What did bring about Leo Tolstoy’s spiritual conversion and what did it consist in?
Keywords:
ethics of non-violence, religion, morals, faith, a practical and moral attitude toward the world, the meaning of life, spiritual crisis, Tolstoy's workAbstract
The present article examines the new understanding of morality as developed by Leo Tolstoy after a long and agonizing journey in search of the meaning of life. Tolstoy is shown to be a spiritual reformer who sought to transform the three dimensions of human spirit: that of art, that of intellect and that of practical morality. As a thinker, Tolstoy proved to be immensely successful in all these endeavours: he demonstrated that it was possible to establish the close unity of all three realms on the ground of a practical and moral attitude toward the world as embodied in the ethics of non-violence.
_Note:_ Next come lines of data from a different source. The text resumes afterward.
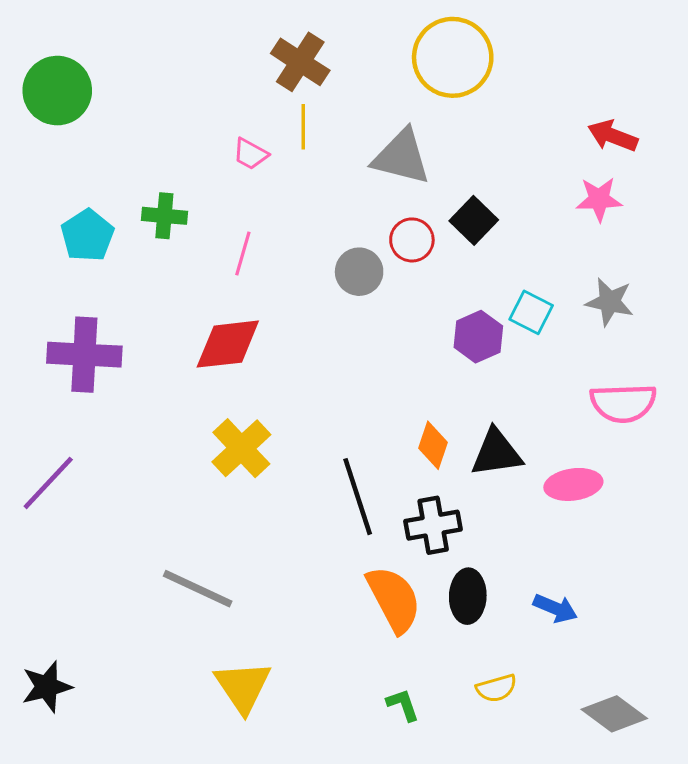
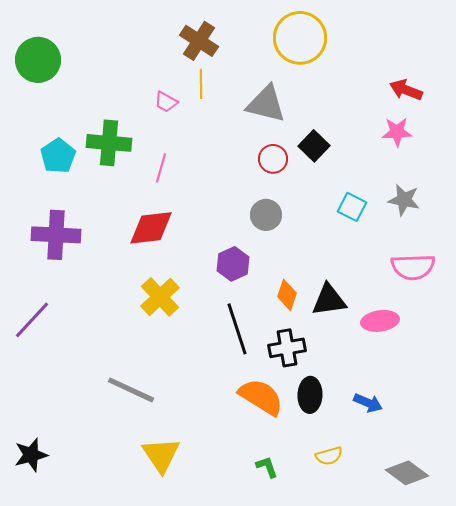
green cross: (164, 216) -> (109, 143), size x1.5
gray circle: (359, 272) -> (266, 215), moved
purple hexagon: (478, 337) -> (233, 264), moved
orange semicircle: (394, 599) -> (261, 397), turned -30

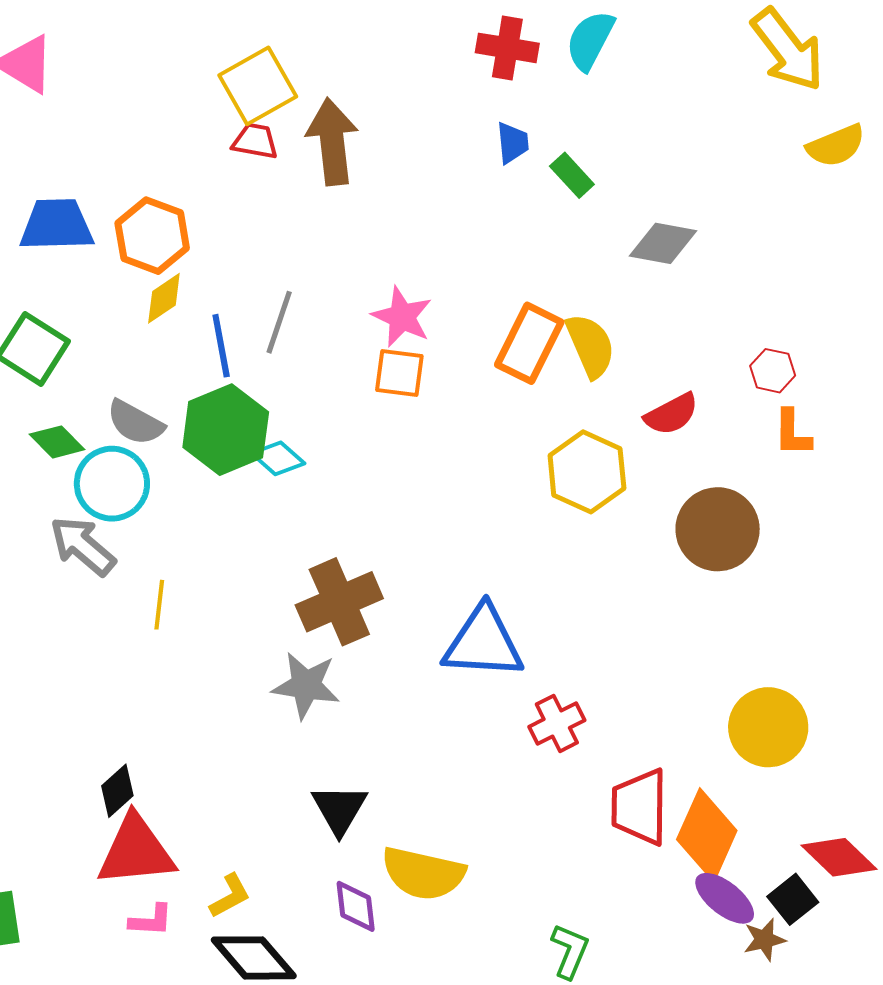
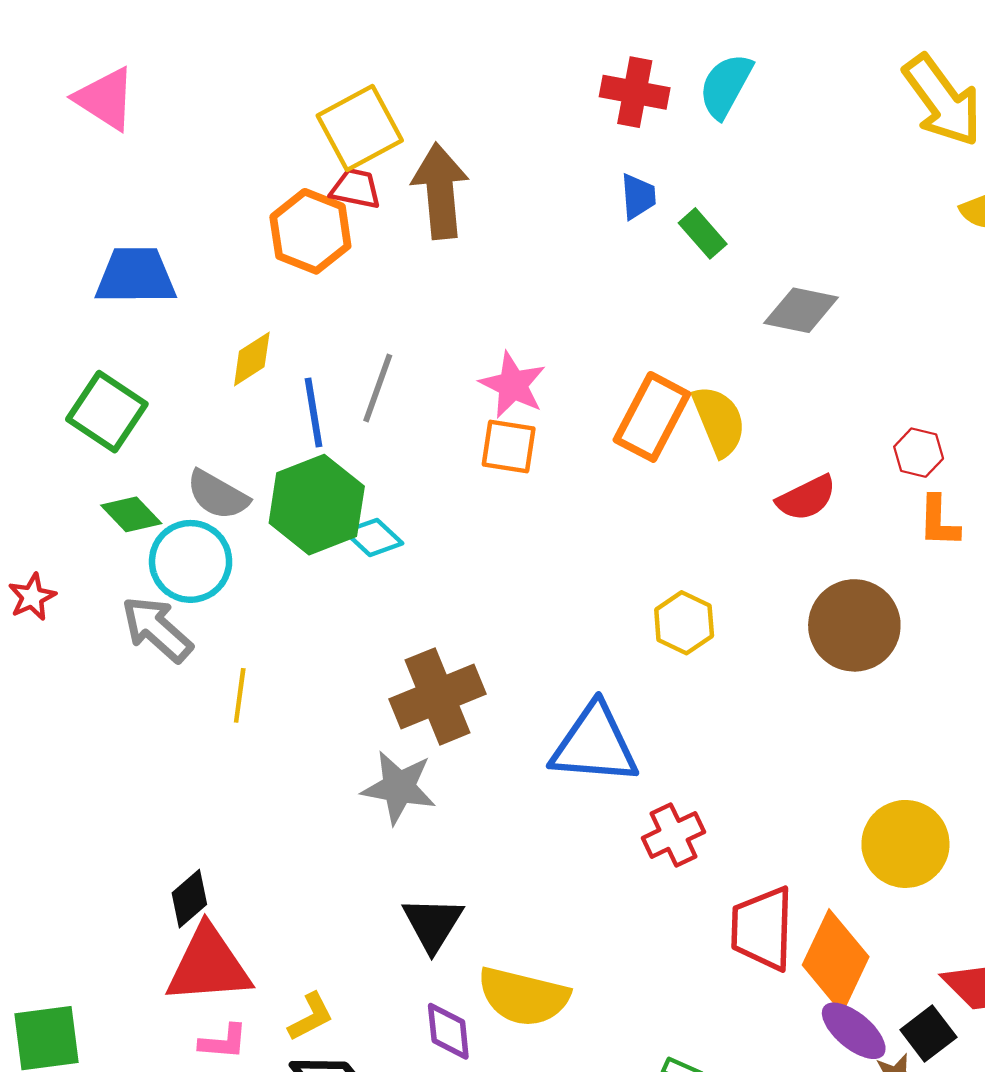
orange hexagon: (152, 236) -> (310, 231), moved
yellow hexagon: (587, 472) -> (684, 623), moved, size x0.7

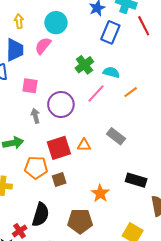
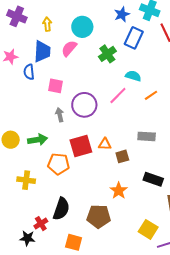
green cross: (84, 65) -> (107, 54), moved
gray rectangle: (116, 136) -> (147, 136), moved, turned -36
brown square: (59, 180) -> (122, 156), moved

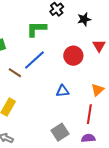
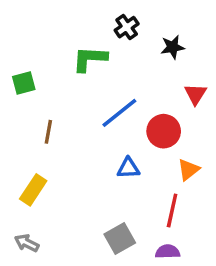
red circle: (73, 56) -> (164, 131), moved
blue line: (34, 60) -> (119, 113), moved
brown line: (15, 73) -> (48, 132), turned 64

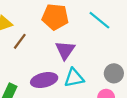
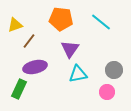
purple ellipse: (44, 80) -> (35, 67), moved

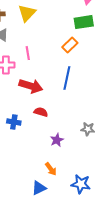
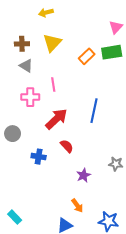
orange rectangle: (70, 45) -> (87, 56), moved
red arrow: (31, 86) -> (56, 119), turned -60
red semicircle: (41, 112) -> (67, 146), turned 32

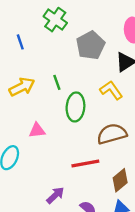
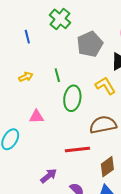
yellow arrow: (22, 87) -> (26, 77), size x0.6

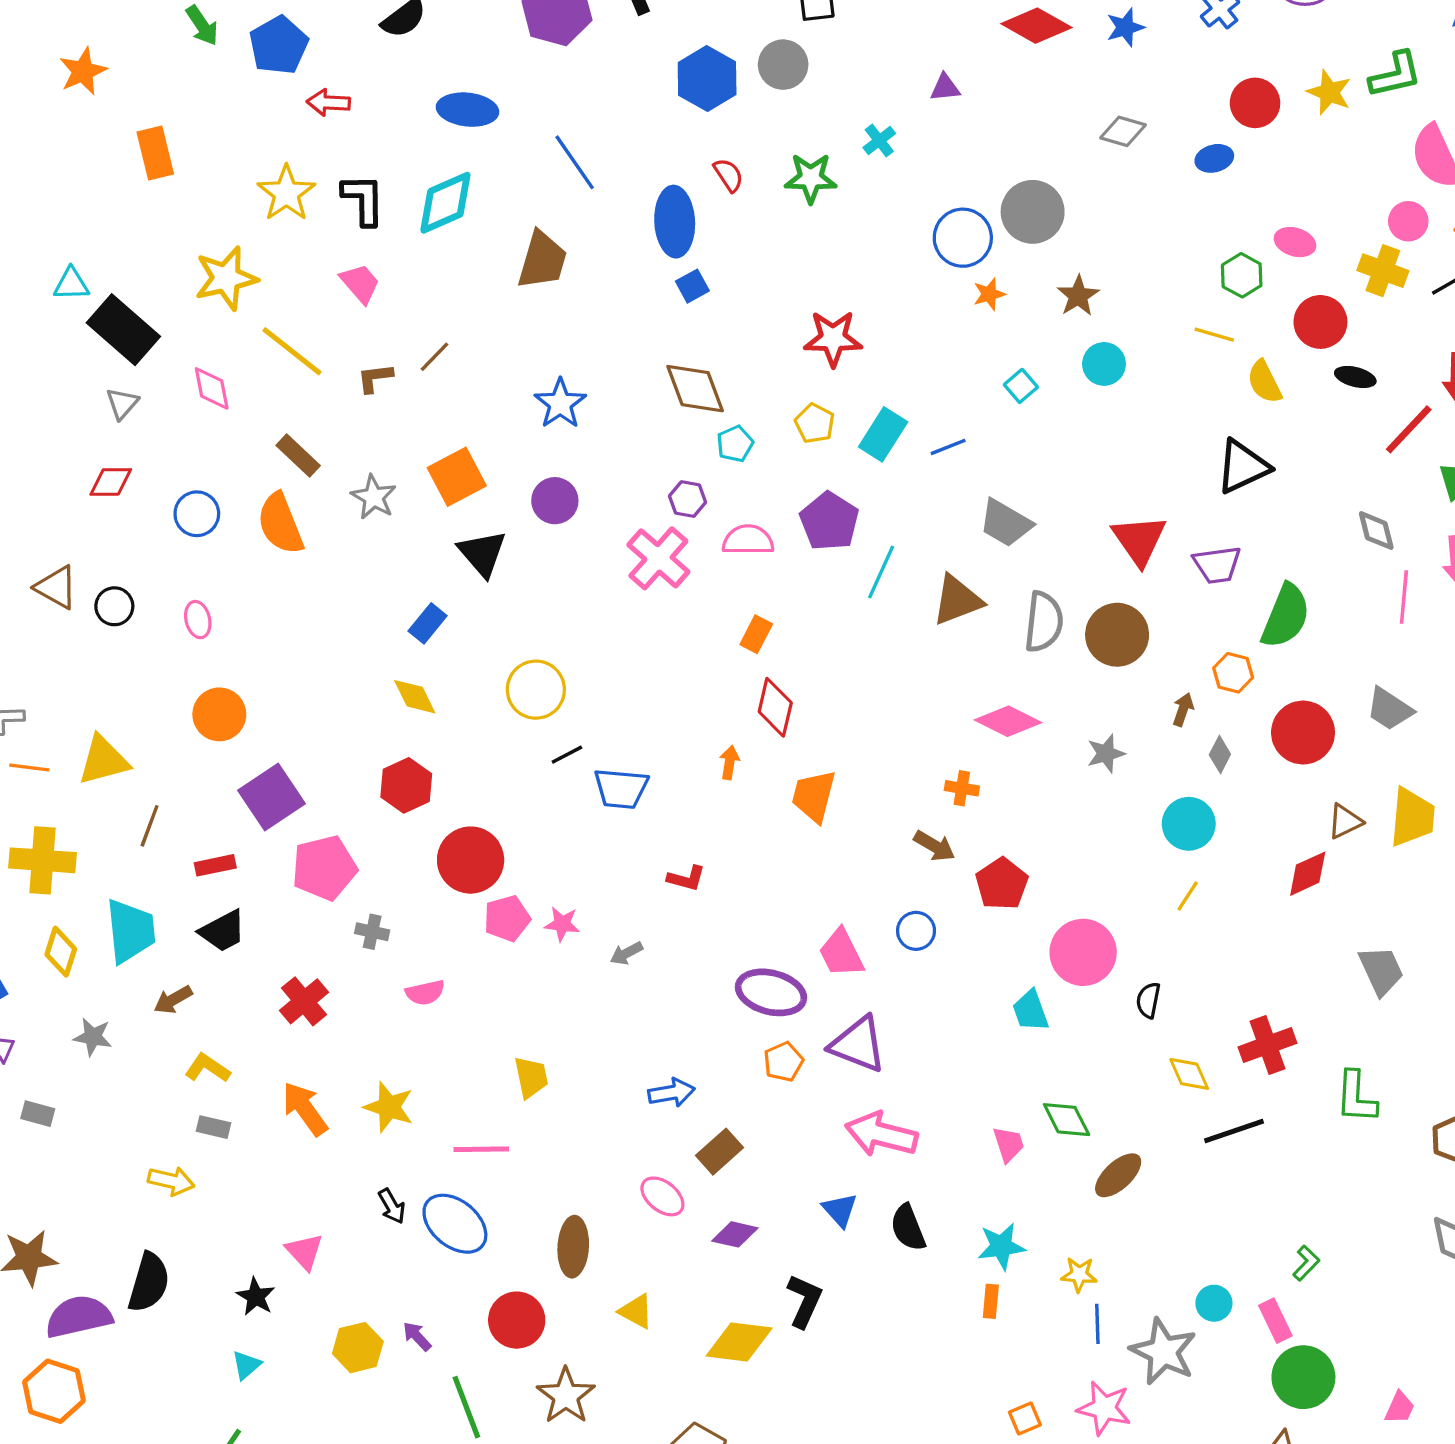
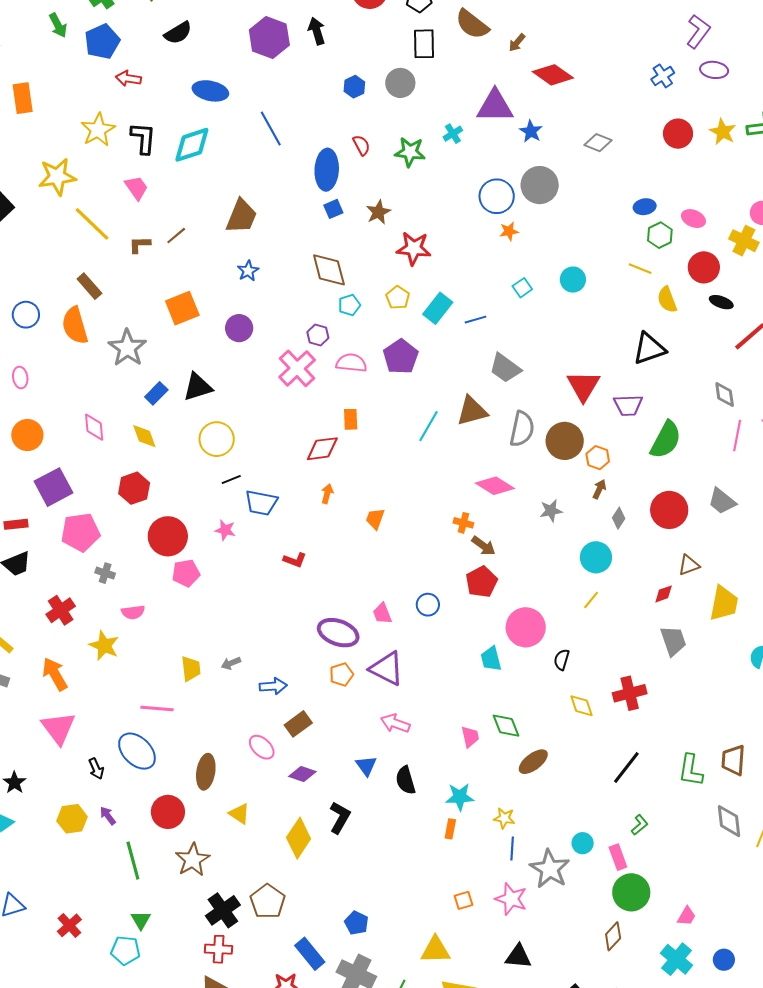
blue star: (1125, 27) -> (531, 131), moved, turned -30
blue hexagon: (707, 78) -> (354, 87), size x0.6
purple triangle: (945, 88) -> (495, 106), size x2.0
blue ellipse: (1214, 158) -> (645, 207), moved
brown trapezoid: (542, 260) -> (241, 216), moved
brown star: (1078, 296) -> (378, 212), moved
pink diamond: (212, 388) -> (94, 427), moved
blue star: (560, 404) -> (248, 271), size x0.7
gray star: (374, 497) -> (127, 348), moved, size x1.4
black triangle: (482, 553) -> (198, 387), moved, turned 48
cyan line: (881, 572) -> (428, 426), moved
orange rectangle: (756, 634) -> (351, 419), turned -35
orange hexagon: (1233, 673) -> (598, 458), moved
red diamond: (775, 707) -> (322, 449), moved, turned 64
orange trapezoid: (814, 796) -> (375, 519), size x0.7
yellow trapezoid: (1412, 817) -> (724, 603), moved
brown arrow: (934, 846) -> (483, 546), moved
red diamond: (1308, 874) -> (664, 594), size x0.7
pink star: (562, 924) -> (225, 530), moved
gray arrow: (626, 953) -> (231, 663), moved
pink trapezoid: (841, 953) -> (382, 613), size x0.7
gray trapezoid: (1381, 971) -> (673, 641), moved
green L-shape: (1356, 1097) -> (691, 770), moved
yellow star: (389, 1107) -> (104, 646), moved
black line: (1234, 1131) -> (626, 768), moved, turned -39
pink arrow: (881, 1134) -> (395, 723), size x0.7
black arrow: (392, 1206) -> (96, 769), moved
pink triangle: (304, 1251) -> (58, 728), moved, size x1.5
yellow diamond: (739, 1342) -> (299, 838), turned -69

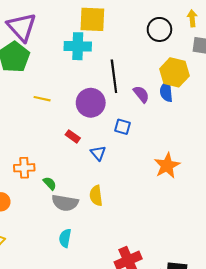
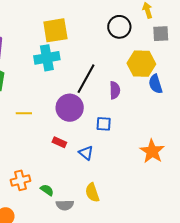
black line: (114, 76) -> (86, 79), turned 48
blue semicircle: (166, 92) -> (155, 84), moved
purple semicircle: (141, 94) -> (115, 90), turned 48
gray semicircle: (65, 203) -> (65, 205), size x0.7

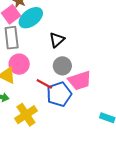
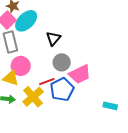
red line: (44, 84) -> (47, 82), turned -42
yellow cross: (26, 115) -> (33, 97), moved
In late 1870s, at the height of universal fame and prosperity, Tolstoy suffered a spiritual crisis which brought about a radical change in his way of life and approach to the values. He regained the meaning of life, which reconciled him with its transience and gave him the strength to live on, in the idea of nonresistance to evil as the most adequate expression of the commandment of love. Not only did he provide the arguments for the ethics of non-violence, but he managed to put it to practice in his own life. There are three points in Tostoy's ethical thinking which are still of a major importance: morality is, for a human being, a personally responsible mode of existence in the world; the world can only become moral through the refusal of violence; the refusal of violence is not a one-time act, but a vast programme covering all vital activity, which must be defined and controlled at every given moment by man himself.